あの夏、風の街に消えた



題名:あの夏、風の街に消えた
作者:香納諒一
発行:角川書店 2004.09.30 初版
価格:\2,200

 大して年の違わないぼくが言うのもなんだが、香納諒一は若くしてデビューし、その頃には背伸びして作者自身より年上の大人の男の世界を描こうともがいているように見えた。れっきとした大人たちの世界を紙の上に作り上げた印象と、そこに見える書こうとしているテーマの頑なさに、過たず方向を見極めて船出しようとする作家的姿勢を見て、やけに興奮を覚えたものだった。

 その作者も四十の壁を越える前辺りから、もともと多作ではなかった筆に慎重さをいや増し、新作から遠のいていた。
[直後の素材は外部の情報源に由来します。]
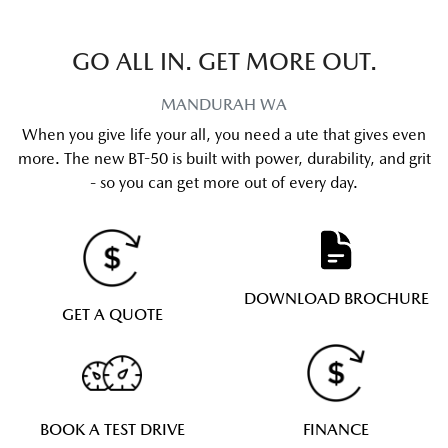
GO ALL IN. GET MORE OUT.
MANDURAH
WA
When you give life your all, you need a ute that gives even
more. The new BT-50 is built with power, durability, and grit
- so you can get more out of every day.
DOWNLOAD BROCHURE
GET A QUOTE
BOOK A TEST DRIVE
FINANCE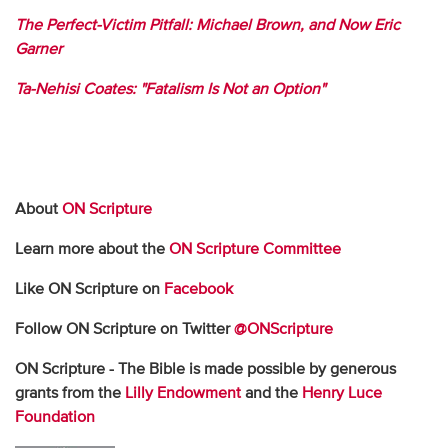
The Perfect-Victim Pitfall: Michael Brown, and Now Eric
Garner
Ta-Nehisi Coates: "Fatalism Is Not an Option"
About
ON Scripture
Learn more about the
ON Scripture Committee
Like ON Scripture on
Facebook
Follow ON Scripture on Twitter
@ONScripture
ON Scripture - The Bible is made possible by generous
grants from the
Lilly Endowment
and the
Henry Luce
Foundation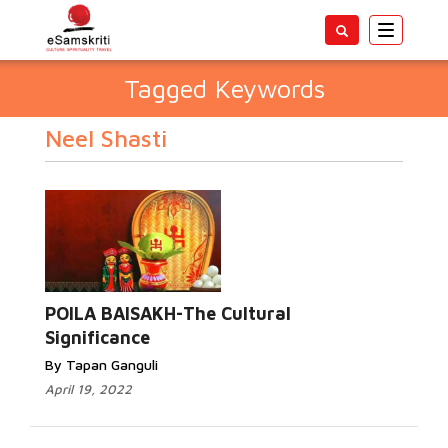
Toggle
navigatio
Tagged Keywords
Neel Shasti
POILA BAISAKH-The Cultural
Significance
By Tapan Ganguli
April 19, 2022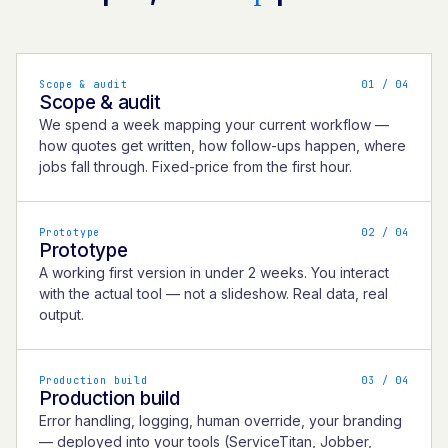
Scope & audit
0
1
/ 04
Scope & audit
We spend a week mapping your current workflow —
how quotes get written, how follow-ups happen, where
jobs fall through. Fixed-price from the first hour.
Prototype
0
2
/ 04
Prototype
A working first version in under 2 weeks. You interact
with the actual tool — not a slideshow. Real data, real
output.
Production build
0
3
/ 04
Production build
Error handling, logging, human override, your branding
— deployed into your tools (ServiceTitan, Jobber,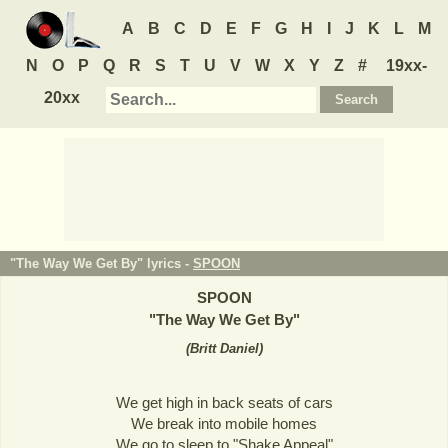
A
B
C
D
E
F
G
H
I
J
K
L
M
N
O
P
Q
R
S
T
U
V
W
X
Y
Z
#
19xx-
20xx
"The Way We Get By" lyrics -
SPOON
SPOON
"
The Way We Get By
"
(
Britt Daniel
)
We get high in back seats of cars
We break into mobile homes
We go to sleep to "Shake Appeal"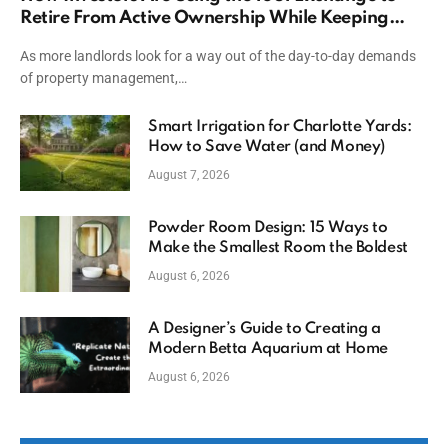
Retire From Active Ownership While Keeping
Capital
As more landlords look for a way out of the day-to-day demands
of property management,…
Smart Irrigation for Charlotte Yards:
How to Save Water (and Money)
August 7, 2026
Powder Room Design: 15 Ways to
Make the Smallest Room the Boldest
August 6, 2026
A Designer’s Guide to Creating a
Modern Betta Aquarium at Home
August 6, 2026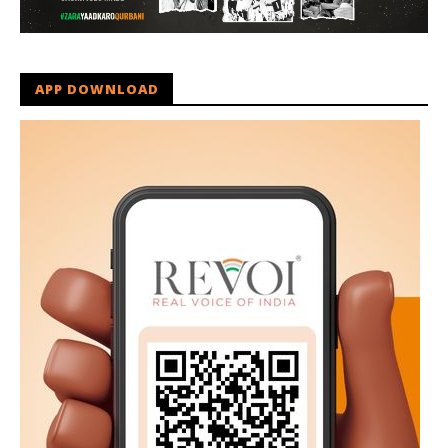
APP DOWNLOAD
今では四十の壁を後ろに追い越してぐいぐいと漕ぎ出してゆく海はさらに広さを増して見えるようになった。

 ハードボイルドや冒険小説といったものから、そのエッセンスは失わず言葉の深みや心のありようの豊かさの方向へと作者の筆は円熟味を増してゆく。短編小説の名手という言葉も妥当と思えるほどに傑作短編集をいくつもものにしている一方で、生真面目で妥協のない長編ハードボイルドを通し、大人の男たちの闘いの世界を次々と描いて、一作ごとにその著しい成長の標を見せつけてきた。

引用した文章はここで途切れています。